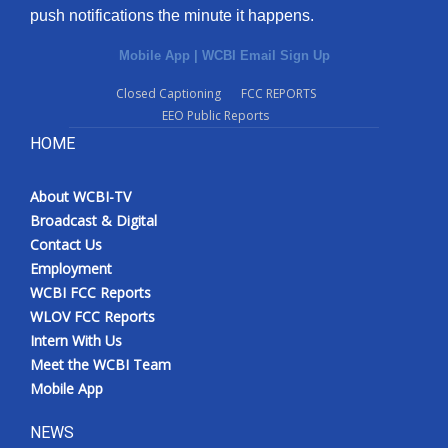
push notifications the minute it happens.
Mobile App
|
WCBI Email Sign Up
Closed Captioning
FCC REPORTS
EEO Public Reports
HOME
About WCBI-TV
Broadcast & Digital
Contact Us
Employment
WCBI FCC Reports
WLOV FCC Reports
Intern With Us
Meet the WCBI Team
Mobile App
NEWS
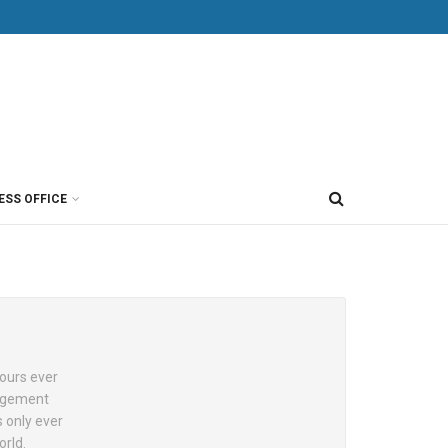
ESS OFFICE
hours ever
nagement
s only ever
orld.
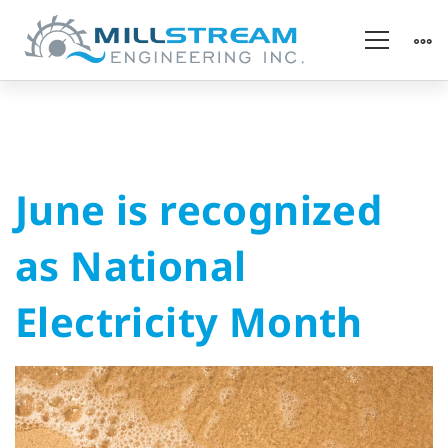
June
June is recognized
is
as National
recognized
Electricity Month
as
National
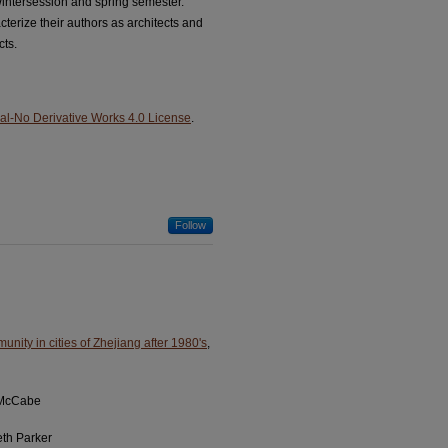
Wintersession and spring semester.
terize their authors as architects and
cts.
l-No Derivative Works 4.0 License
.
Follow
munity in cities of Zhejiang after 1980's
,
 McCabe
eth Parker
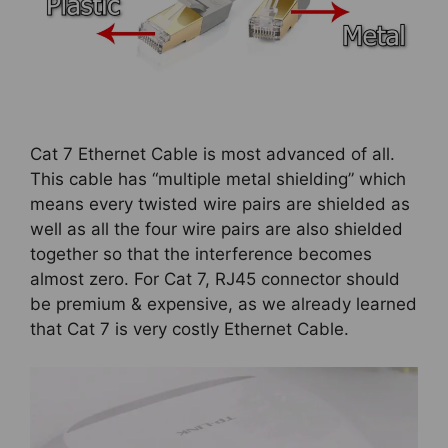
Cat 7 Ethernet Cable is most advanced of all.
This cable has “multiple metal shielding” which
means every twisted wire pairs are shielded as
well as all the four wire pairs are also shielded
together so that the interference becomes
almost zero. For Cat 7, RJ45 connector should
be premium & expensive, as we already learned
that Cat 7 is very costly Ethernet Cable.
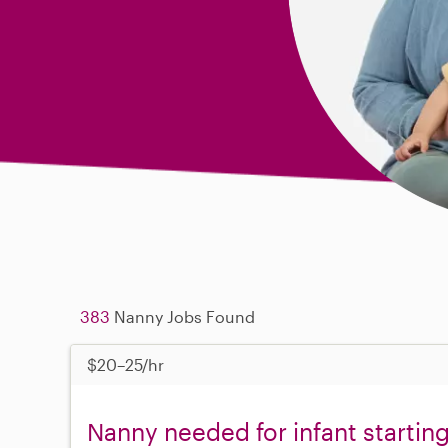
383
Nanny Jobs Found
$20–25/hr
Nanny needed for infant starti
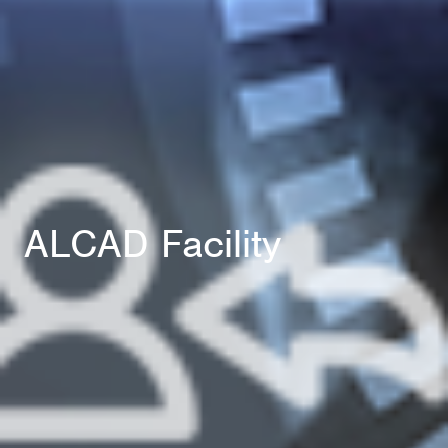
ALCAD Facility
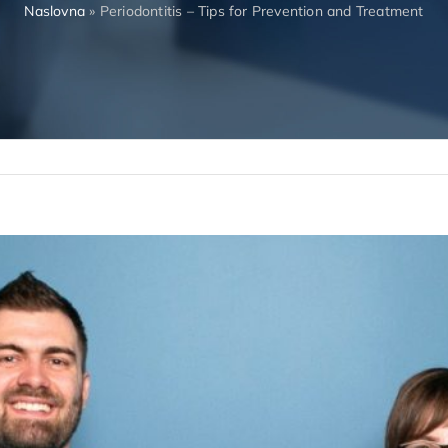
Naslovna
»
Periodontitis – Tips for Prevention and Treatment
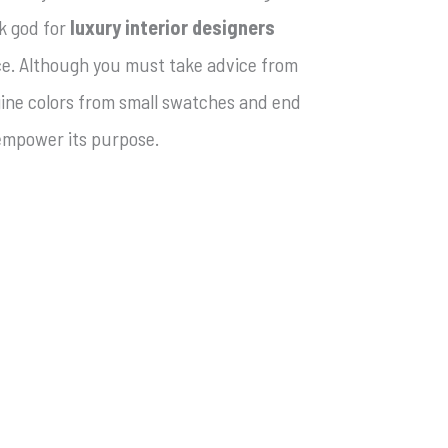
k god for
luxury interior designers
ce. Although you must take advice from
gine colors from small swatches and end
 empower its purpose.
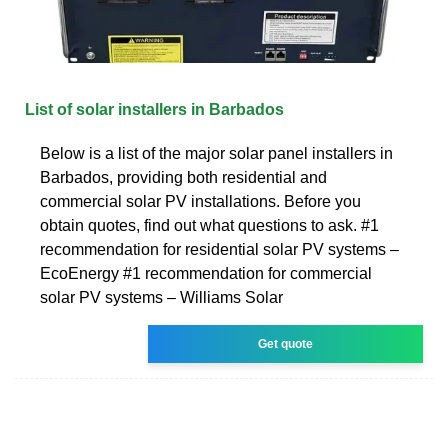
List of solar installers in Barbados
Below is a list of the major solar panel installers in
Barbados, providing both residential and
commercial solar PV installations. Before you
obtain quotes, find out what questions to ask. #1
recommendation for residential solar PV systems –
EcoEnergy #1 recommendation for commercial
solar PV systems – Williams Solar
Get quote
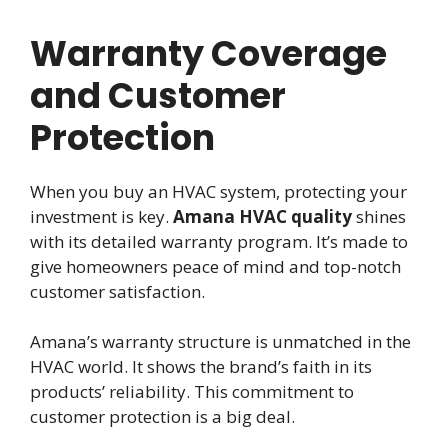
Warranty Coverage
and Customer
Protection
When you buy an HVAC system, protecting your
investment is key.
Amana HVAC quality
shines
with its detailed warranty program. It’s made to
give homeowners peace of mind and top-notch
customer satisfaction.
Amana’s warranty structure is unmatched in the
HVAC world. It shows the brand’s faith in its
products’ reliability. This commitment to
customer protection is a big deal.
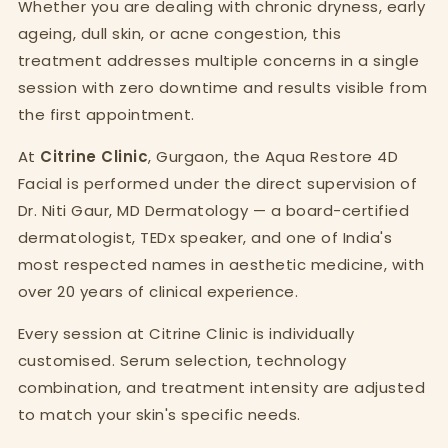
Whether you are dealing with chronic dryness, early
ageing, dull skin, or acne congestion, this
treatment addresses multiple concerns in a single
session with zero downtime and results visible from
the first appointment.
At
Citrine Clinic
, Gurgaon, the Aqua Restore 4D
Facial is performed under the direct supervision of
Dr. Niti Gaur, MD Dermatology — a board-certified
dermatologist, TEDx speaker, and one of India's
most respected names in aesthetic medicine, with
over 20 years of clinical experience.
Every session at Citrine Clinic is individually
customised. Serum selection, technology
combination, and treatment intensity are adjusted
to match your skin's specific needs.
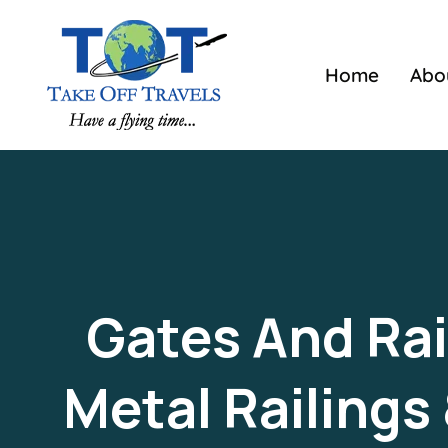
Home
Abo
Gates And Rail
Metal Railings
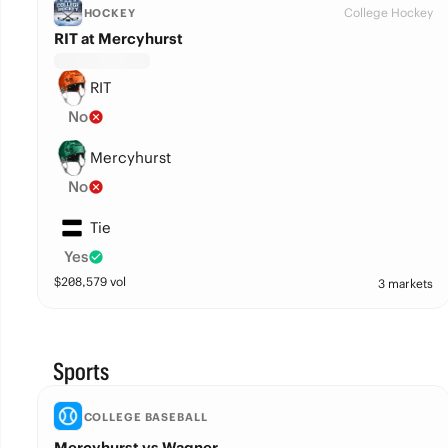
College Hockey
HOCKEY
RIT at Mercyhurst
RIT
No
Mercyhurst
No
Tie
Yes
$
208,579
vol
3 markets
Sports
COLLEGE BASEBALL
Mercyhurst vs Wagner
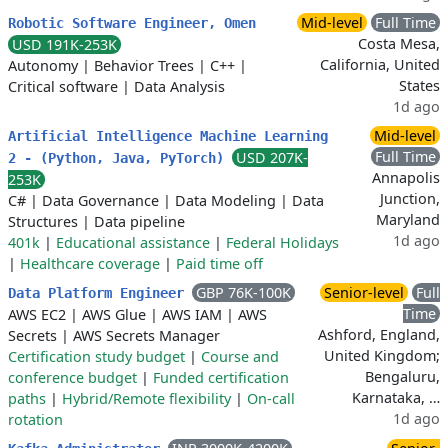
Mid-level
Full Time
Robotic Software Engineer, Omen
Costa Mesa,
USD 191K-253K
California, United
Autonomy
|
Behavior Trees
|
C++
|
States
Critical software
|
Data Analysis
1d ago
Mid-level
Artificial Intelligence Machine Learning
Full Time
USD 207K-
2 - (Python, Java, PyTorch)
Annapolis
253K
Junction,
C#
|
Data Governance
|
Data Modeling
|
Data
Maryland
Structures
|
Data pipeline
1d ago
401k
|
Educational assistance
|
Federal Holidays
|
Healthcare coverage
|
Paid time off
GBP 76K-100K
Senior-level
Full
Data Platform Engineer
Time
AWS EC2
|
AWS Glue
|
AWS IAM
|
AWS
Ashford, England,
Secrets
|
AWS Secrets Manager
United Kingdom;
Certification study budget
|
Course and
Bengaluru,
conference budget
|
Funded certification
Karnataka, …
paths
|
Hybrid/Remote flexibility
|
On-call
1d ago
rotation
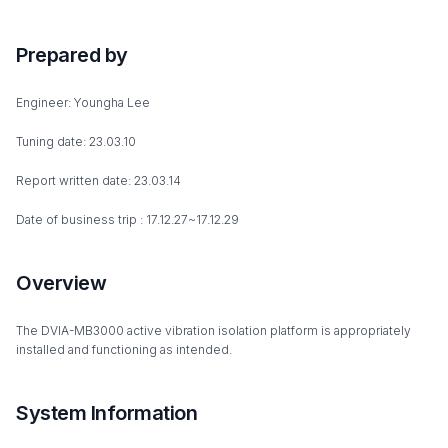
Prepared by
Engineer: Youngha Lee
Tuning date: 23.03.10
Report written date: 23.03.14
Date of business trip : 17.12.27~17.12.29
Overview
The DVIA-MB3000 active vibration isolation platform is appropriately
installed and functioning as intended.
System Information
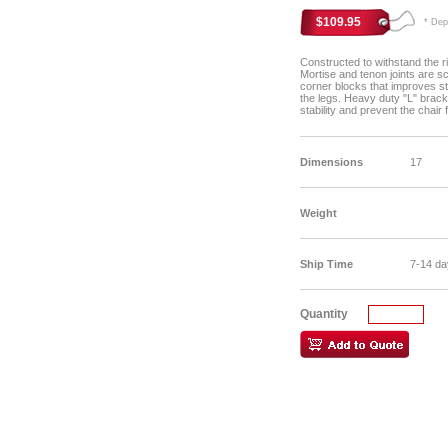
$109.95
* Depen
Constructed to withstand the ri
Mortise and tenon joints are 
corner blocks that improves st
the legs. Heavy duty "L" brack
stability and prevent the chair
Dimensions
17
Weight
Ship Time
7-14 da
Quantity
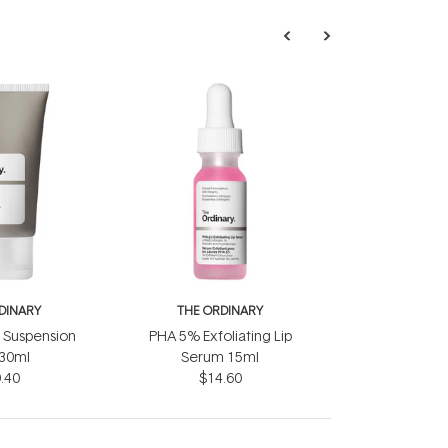
DINARY
THE ORDINARY
d Suspension
PHA 5% Exfoliating Lip
30ml
Serum 15ml
.40
$14.60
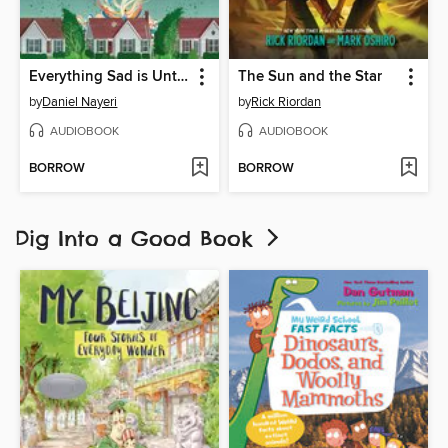
Everything Sad is Untrue
The Sun and the Star
by
Daniel Nayeri
by
Rick Riordan
AUDIOBOOK
AUDIOBOOK
BORROW
BORROW
Dig Into a Good Book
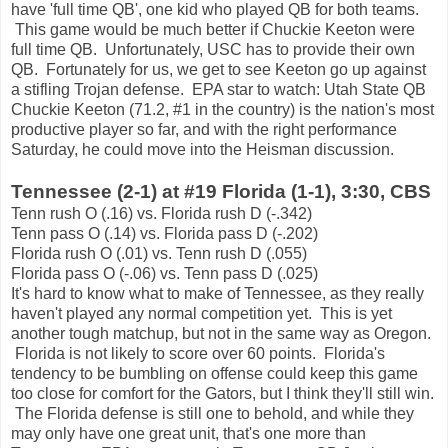
have 'full time QB', one kid who played QB for both teams.
This game would be much better if Chuckie Keeton were
full time QB. Unfortunately, USC has to provide their own
QB. Fortunately for us, we get to see Keeton go up against
a stifling Trojan defense. EPA star to watch: Utah State QB
Chuckie Keeton (71.2, #1 in the country) is the nation's most
productive player so far, and with the right performance
Saturday, he could move into the Heisman discussion.
Tennessee (2-1) at #19 Florida (1-1), 3:30, CBS
Tenn rush O (.16) vs. Florida rush D (-.342)
Tenn pass O (.14) vs. Florida pass D (-.202)
Florida rush O (.01) vs. Tenn rush D (.055)
Florida pass O (-.06) vs. Tenn pass D (.025)
It's hard to know what to make of Tennessee, as they really
haven't played any normal competition yet. This is yet
another tough matchup, but not in the same way as Oregon.
Florida is not likely to score over 60 points. Florida's
tendency to be bumbling on offense could keep this game
too close for comfort for the Gators, but I think they'll still win.
The Florida defense is still one to behold, and while they
may only have one great unit, that's one more than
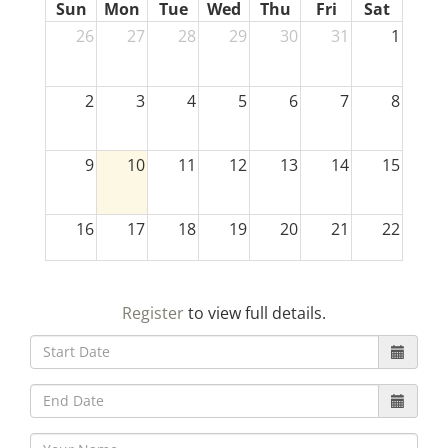
Sun
Mon
Tue
Wed
Thu
Fri
Sat
26
27
28
29
30
31
1
2
3
4
5
6
7
8
9
10
11
12
13
14
15
16
17
18
19
20
21
22
23
24
25
26
27
28
29
Register
to view full details.
30
31
1
2
3
4
5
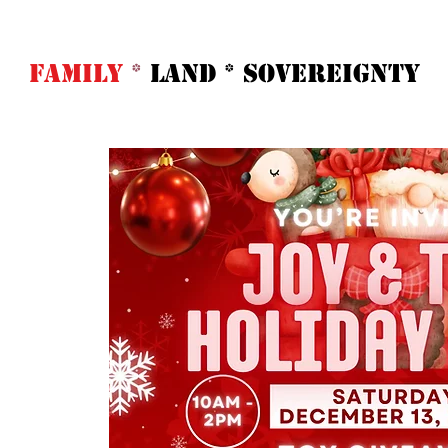
FAMILY
*
LAND * SOVeREIGNTY
Home
Abo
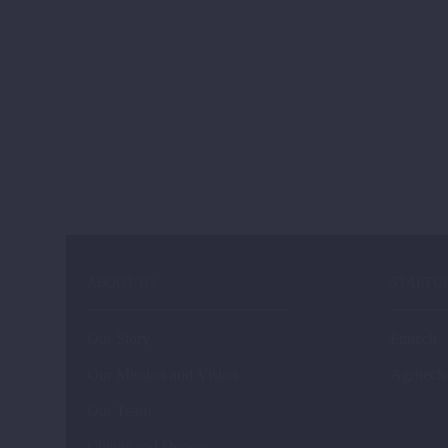
ABOUT US
STARTU
Our Story
Fintech
Our Mission and Vision
Agritech
Our Team
Clients and Donors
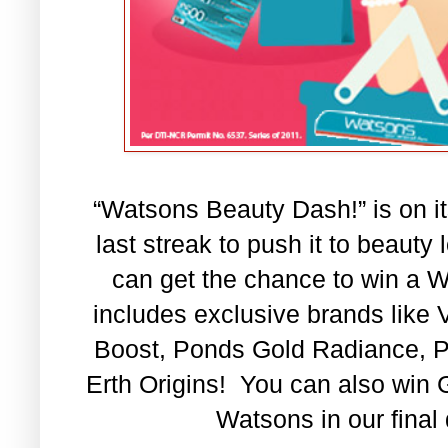
“Watsons Beauty Dash!”
is on i
last streak to push it to beauty 
can get the chance to win a 
includes exclusive brands like
Boost, Ponds Gold Radiance, 
Erth Origins
!
You can also win G
Watsons in our final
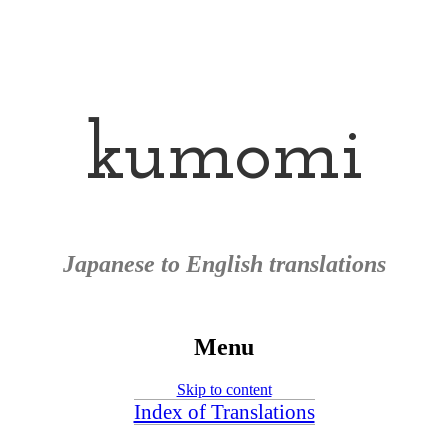
kumomi
Japanese to English translations
Menu
Skip to content
Index of Translations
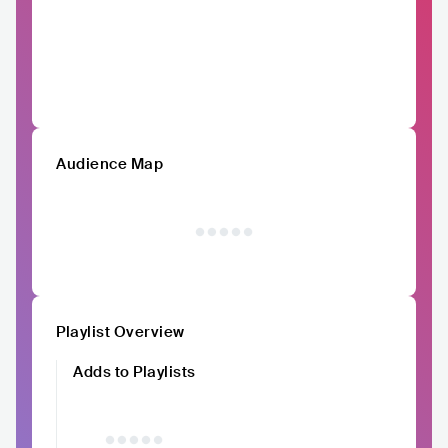
Audience Map
Playlist Overview
Adds to Playlists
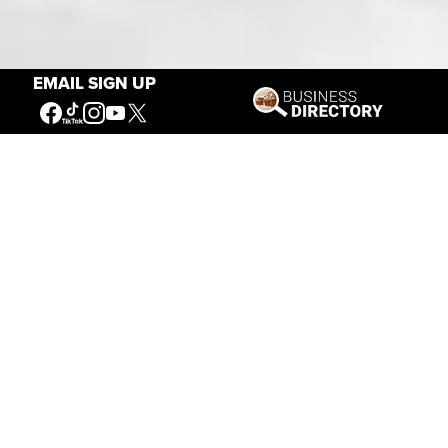
Our Mission
EMAIL SIGN UP
Connecting People to the
American West
Get Involved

────────

_EXERCISE_
A verbatim retyping of the listing, without any pictures, is the expected answer.

_REPLY TO THE EXERCISE_
push notifications the minute it happens.
Mobile App
|
WCBI Email Sign Up
Closed Captioning
FCC REPORTS
EEO Public Reports
HOME
About WCBI-TV
Broadcast & Digital
Contact Us
Employment
WCBI FCC Reports
WLOV FCC Reports
Intern With Us
Meet the WCBI Team
Mobile App
NEWS
ESS OFFICE
hours ever
nagement
s only ever
orld.
June
June is recognized
is
as National
recognized
Electricity Month
as
National
Wintersession and spring semester.
terize their authors as architects and
cts.
l-No Derivative Works 4.0 License
.
Follow
munity in cities of Zhejiang after 1980's
,
 McCabe
eth Parker
Cat 7 Ethernet Cable is most advanced of all.
This cable has “multiple metal shielding” which
means every twisted wire pairs are shielded as
well as all the four wire pairs are also shielded
together so that the interference becomes
almost zero. For Cat 7, RJ45 connector should
be premium & expensive, as we already learned
that Cat 7 is very costly Ethernet Cable.
383
Nanny Jobs Found
$20–25/hr
Nanny needed for infant starti
ALCAD Facility
Naslovna
»
Periodontitis – Tips for Prevention and Treatment
k god for
luxury interior designers
ce. Although you must take advice from
gine colors from small swatches and end
 empower its purpose.
List of solar installers in Barbados
Below is a list of the major solar panel installers in
Barbados, providing both residential and
commercial solar PV installations. Before you
obtain quotes, find out what questions to ask. #1
recommendation for residential solar PV systems –
EcoEnergy #1 recommendation for commercial
solar PV systems – Williams Solar
Get quote
Warranty Coverage
and Customer
Protection
When you buy an HVAC system, protecting your
investment is key.
Amana HVAC quality
shines
with its detailed warranty program. It’s made to
give homeowners peace of mind and top-notch
customer satisfaction.
Amana’s warranty structure is unmatched in the
HVAC world. It shows the brand’s faith in its
products’ reliability. This commitment to
customer protection is a big deal.
Whether you are dealing with chronic dryness, early
ageing, dull skin, or acne congestion, this
treatment addresses multiple concerns in a single
session with zero downtime and results visible from
the first appointment.
At
Citrine Clinic
, Gurgaon, the Aqua Restore 4D
Facial is performed under the direct supervision of
Dr. Niti Gaur, MD Dermatology — a board-certified
dermatologist, TEDx speaker, and one of India's
most respected names in aesthetic medicine, with
over 20 years of clinical experience.
Every session at Citrine Clinic is individually
customised. Serum selection, technology
combination, and treatment intensity are adjusted
to match your skin's specific needs.
Home
Abo
Gates And Rail
Metal Railings
College Hockey
HOCKEY
RIT at Mercyhurst
RIT
No
Mercyhurst
No
Tie
Yes
$
208,579
vol
3 markets
Sports
COLLEGE BASEBALL
Mercyhurst vs Wagner
Mid-level
Full Time
Robotic Software Engineer, Omen
Costa Mesa,
USD 191K-253K
California, United
Autonomy
|
Behavior Trees
|
C++
|
States
Critical software
|
Data Analysis
1d ago
Mid-level
Artificial Intelligence Machine Learning
Full Time
USD 207K-
2 - (Python, Java, PyTorch)
Annapolis
253K
Junction,
C#
|
Data Governance
|
Data Modeling
|
Data
Maryland
Structures
|
Data pipeline
1d ago
401k
|
Educational assistance
|
Federal Holidays
|
Healthcare coverage
|
Paid time off
GBP 76K-100K
Senior-level
Full
Data Platform Engineer
Time
AWS EC2
|
AWS Glue
|
AWS IAM
|
AWS
Ashford, England,
Secrets
|
AWS Secrets Manager
United Kingdom;
Certification study budget
|
Course and
Bengaluru,
conference budget
|
Funded certification
Karnataka, …
paths
|
Hybrid/Remote flexibility
|
On-call
1d ago
rotation
Prepared by
Engineer: Youngha Lee
Tuning date: 23.03.10
Report written date: 23.03.14
Date of business trip : 17.12.27~17.12.29
Overview
The DVIA-MB3000 active vibration isolation platform is appropriately
installed and functioning as intended.
System Information
$109.95
* Depen
Constructed to withstand the ri
Mortise and tenon joints are 
corner blocks that improves st
the legs. Heavy duty "L" brack
stability and prevent the chair
Dimensions
17
Weight
Ship Time
7-14 da
Quantity
DINARY
THE ORDINARY
d Suspension
PHA 5% Exfoliating Lip
30ml
Serum 15ml
.40
$14.60
Everything Sad is Untrue
The Sun and the Star
by
Daniel Nayeri
by
Rick Riordan
AUDIOBOOK
AUDIOBOOK
BORROW
BORROW
Dig Into a Good Book
have 'full time QB', one kid who played QB for both teams.
This game would be much better if Chuckie Keeton were
full time QB. Unfortunately, USC has to provide their own
QB. Fortunately for us, we get to see Keeton go up against
a stifling Trojan defense. EPA star to watch: Utah State QB
Chuckie Keeton (71.2, #1 in the country) is the nation's most
productive player so far, and with the right performance
Saturday, he could move into the Heisman discussion.
Tennessee (2-1) at #19 Florida (1-1), 3:30, CBS
Tenn rush O (.16) vs. Florida rush D (-.342)
Tenn pass O (.14) vs. Florida pass D (-.202)
Florida rush O (.01) vs. Tenn rush D (.055)
Florida pass O (-.06) vs. Tenn pass D (.025)
It's hard to know what to make of Tennessee, as they really
haven't played any normal competition yet. This is yet
another tough matchup, but not in the same way as Oregon.
Florida is not likely to score over 60 points. Florida's
tendency to be bumbling on offense could keep this game
too close for comfort for the Gators, but I think they'll still win.
The Florida defense is still one to behold, and while they
may only have one great unit, that's one more than
Sun
Mon
Tue
Wed
Thu
Fri
Sat
26
27
28
29
30
31
1
2
3
4
5
6
7
8
9
10
11
12
13
14
15
16
17
18
19
20
21
22
23
24
25
26
27
28
29
Register
to view full details.
30
31
1
2
3
4
5
FAMILY
*
LAND * SOVeREIGNTY
Home
Abo
ABOUT US
STARTU
Our Story
Fintech
Our Mission and Vision
Agritech
Our Team
Clients and Donors
“Watsons Beauty Dash!”
is on i
last streak to push it to beauty 
can get the chance to win a 
includes exclusive brands like
Boost, Ponds Gold Radiance, 
Erth Origins
!
You can also win G
Watsons in our final
kumomi
Japanese to English translations
Menu
Skip to content
Index of Translations
Audience Map
Playlist Overview
Adds to Playlists
Our Mission
EMAIL SIGN UP
Connecting People to the
American West
Get Involved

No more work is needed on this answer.